Wednesday, May 23, 2012

Maximum Efficiency

This is my favorite bit from Slackonomics: Generation X in the Age of Creative Destruction, by Lisa Chamberlain. From Chapter 5 (""), Jen Bekman, former director of interactive programming at Disney, describes her decision to go back to college after the dotcom bubble burst and left her jobless in 2000 1997:
I had gone to Hunter College, but never graduated. So I tried going back to school, too. I took two classes at Hunter: a modern poetry class and a media studies course. I was getting a lot out of both classes; the professors were great. But I remember there were materials on reserve at the library, and you had to go check out a book and Xerox the material. You had to get a Xerox card and stand in line to photocopy the book. I just had this moment where I was like, "What the fuck?" There was no way I could do it. It just seemed ridiculous. There might be some arrogance in that, but Xeroxing a book seemed completely disconnected from my desire to learn. It wasn't just Xeroxing a book, but everything that represented.
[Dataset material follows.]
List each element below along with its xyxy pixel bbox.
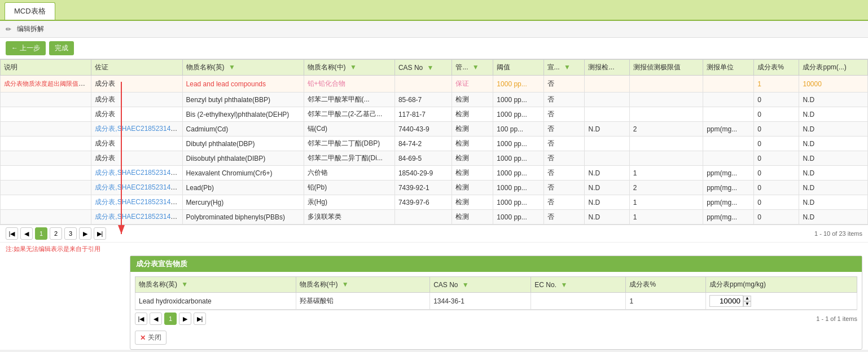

After years of working in this new, exciting arena, doing things no one had done before, making money, to then be standing there in line to Xerox a book - needless to say, I didn't finish the classes.

The lesson here, as always, is an education is not worth the trouble of Xeroxing something in order to obtain it. If a professor refuses to provide you with a pdf of all the relevant materials, walk out of that class and never look back. Xeroxing can mess you up. Lots of things can mess you up.

Cyborg knows what I'm talking about.